» Supplied material

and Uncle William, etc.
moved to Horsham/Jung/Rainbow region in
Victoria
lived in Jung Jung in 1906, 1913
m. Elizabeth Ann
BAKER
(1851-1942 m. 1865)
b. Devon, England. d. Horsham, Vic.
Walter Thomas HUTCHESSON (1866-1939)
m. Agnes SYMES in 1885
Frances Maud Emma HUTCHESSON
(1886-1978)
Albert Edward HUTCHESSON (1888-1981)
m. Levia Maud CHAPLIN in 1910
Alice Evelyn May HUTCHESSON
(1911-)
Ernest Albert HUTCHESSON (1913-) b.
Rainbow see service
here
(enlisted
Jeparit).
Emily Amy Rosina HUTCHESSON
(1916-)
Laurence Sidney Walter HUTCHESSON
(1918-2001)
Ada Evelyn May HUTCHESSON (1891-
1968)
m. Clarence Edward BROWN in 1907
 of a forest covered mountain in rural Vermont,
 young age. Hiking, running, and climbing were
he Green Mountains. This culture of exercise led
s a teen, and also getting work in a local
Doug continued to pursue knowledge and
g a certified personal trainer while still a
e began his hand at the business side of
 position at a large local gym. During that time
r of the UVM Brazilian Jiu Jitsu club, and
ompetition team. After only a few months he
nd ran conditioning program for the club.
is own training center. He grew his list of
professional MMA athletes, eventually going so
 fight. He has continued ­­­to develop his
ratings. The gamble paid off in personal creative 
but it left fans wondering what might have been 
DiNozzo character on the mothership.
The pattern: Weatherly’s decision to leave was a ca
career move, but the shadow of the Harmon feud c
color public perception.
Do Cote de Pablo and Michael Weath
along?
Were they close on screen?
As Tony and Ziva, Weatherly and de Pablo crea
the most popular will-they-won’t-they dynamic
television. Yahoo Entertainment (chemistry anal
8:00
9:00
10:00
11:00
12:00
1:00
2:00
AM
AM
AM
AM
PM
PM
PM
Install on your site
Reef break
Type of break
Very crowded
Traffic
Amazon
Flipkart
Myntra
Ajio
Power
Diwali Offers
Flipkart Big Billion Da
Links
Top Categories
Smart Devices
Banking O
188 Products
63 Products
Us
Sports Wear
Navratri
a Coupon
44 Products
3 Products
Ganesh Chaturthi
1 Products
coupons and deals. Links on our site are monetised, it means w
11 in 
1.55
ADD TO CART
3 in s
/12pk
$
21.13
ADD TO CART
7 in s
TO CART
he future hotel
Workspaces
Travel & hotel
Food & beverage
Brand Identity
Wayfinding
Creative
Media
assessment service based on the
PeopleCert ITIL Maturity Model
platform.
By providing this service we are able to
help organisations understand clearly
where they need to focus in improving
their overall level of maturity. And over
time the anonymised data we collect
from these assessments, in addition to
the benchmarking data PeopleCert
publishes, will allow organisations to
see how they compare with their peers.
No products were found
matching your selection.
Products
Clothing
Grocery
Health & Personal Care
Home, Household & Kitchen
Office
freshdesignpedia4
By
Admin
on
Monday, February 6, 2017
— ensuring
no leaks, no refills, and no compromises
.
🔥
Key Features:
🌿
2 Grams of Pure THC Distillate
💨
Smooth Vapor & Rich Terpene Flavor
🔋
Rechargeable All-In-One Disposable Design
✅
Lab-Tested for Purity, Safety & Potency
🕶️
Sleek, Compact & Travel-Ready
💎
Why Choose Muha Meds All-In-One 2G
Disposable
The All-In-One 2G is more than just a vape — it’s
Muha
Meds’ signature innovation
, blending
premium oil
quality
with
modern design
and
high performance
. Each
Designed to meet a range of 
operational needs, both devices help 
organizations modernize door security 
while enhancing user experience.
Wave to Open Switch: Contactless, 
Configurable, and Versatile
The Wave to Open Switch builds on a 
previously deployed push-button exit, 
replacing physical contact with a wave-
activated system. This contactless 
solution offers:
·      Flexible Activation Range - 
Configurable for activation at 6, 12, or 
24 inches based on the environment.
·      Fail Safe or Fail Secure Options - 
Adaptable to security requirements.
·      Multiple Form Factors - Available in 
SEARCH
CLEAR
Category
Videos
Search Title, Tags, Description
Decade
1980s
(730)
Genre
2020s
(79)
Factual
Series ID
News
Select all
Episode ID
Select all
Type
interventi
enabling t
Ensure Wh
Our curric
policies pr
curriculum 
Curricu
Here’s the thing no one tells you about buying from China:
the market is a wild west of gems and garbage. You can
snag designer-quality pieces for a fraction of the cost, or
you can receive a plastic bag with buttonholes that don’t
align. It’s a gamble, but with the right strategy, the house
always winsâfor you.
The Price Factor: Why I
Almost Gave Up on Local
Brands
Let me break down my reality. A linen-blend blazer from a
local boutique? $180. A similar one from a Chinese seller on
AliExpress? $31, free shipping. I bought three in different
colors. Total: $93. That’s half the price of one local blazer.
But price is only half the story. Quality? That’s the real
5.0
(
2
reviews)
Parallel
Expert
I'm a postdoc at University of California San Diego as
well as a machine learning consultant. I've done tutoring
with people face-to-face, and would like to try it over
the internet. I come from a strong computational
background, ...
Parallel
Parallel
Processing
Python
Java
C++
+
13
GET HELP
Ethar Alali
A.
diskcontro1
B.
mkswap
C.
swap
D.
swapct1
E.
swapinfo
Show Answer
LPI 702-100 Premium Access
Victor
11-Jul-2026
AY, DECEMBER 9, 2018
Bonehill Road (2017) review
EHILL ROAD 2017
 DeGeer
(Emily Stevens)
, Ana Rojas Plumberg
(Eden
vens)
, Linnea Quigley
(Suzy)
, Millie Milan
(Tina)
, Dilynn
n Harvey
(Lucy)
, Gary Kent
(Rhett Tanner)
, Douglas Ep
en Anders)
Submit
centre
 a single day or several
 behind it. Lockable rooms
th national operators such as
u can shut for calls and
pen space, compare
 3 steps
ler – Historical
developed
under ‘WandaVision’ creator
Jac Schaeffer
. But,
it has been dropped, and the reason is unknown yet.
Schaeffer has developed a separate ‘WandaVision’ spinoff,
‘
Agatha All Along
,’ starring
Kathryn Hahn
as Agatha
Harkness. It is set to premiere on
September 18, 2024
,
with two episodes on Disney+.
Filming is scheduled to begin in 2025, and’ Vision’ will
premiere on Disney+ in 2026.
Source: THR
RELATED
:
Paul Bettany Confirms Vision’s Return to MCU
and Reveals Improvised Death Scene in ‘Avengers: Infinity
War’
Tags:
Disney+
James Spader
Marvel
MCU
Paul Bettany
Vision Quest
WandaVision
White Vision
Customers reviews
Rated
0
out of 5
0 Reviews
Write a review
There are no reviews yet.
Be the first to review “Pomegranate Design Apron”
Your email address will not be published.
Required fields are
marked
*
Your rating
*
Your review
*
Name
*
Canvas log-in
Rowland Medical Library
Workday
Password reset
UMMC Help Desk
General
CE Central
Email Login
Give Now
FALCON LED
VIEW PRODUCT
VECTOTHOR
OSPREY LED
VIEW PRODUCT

» What you need to do
A count is needed of the lines in this data that contain "while"; give the number and no other text.

» Answer section
2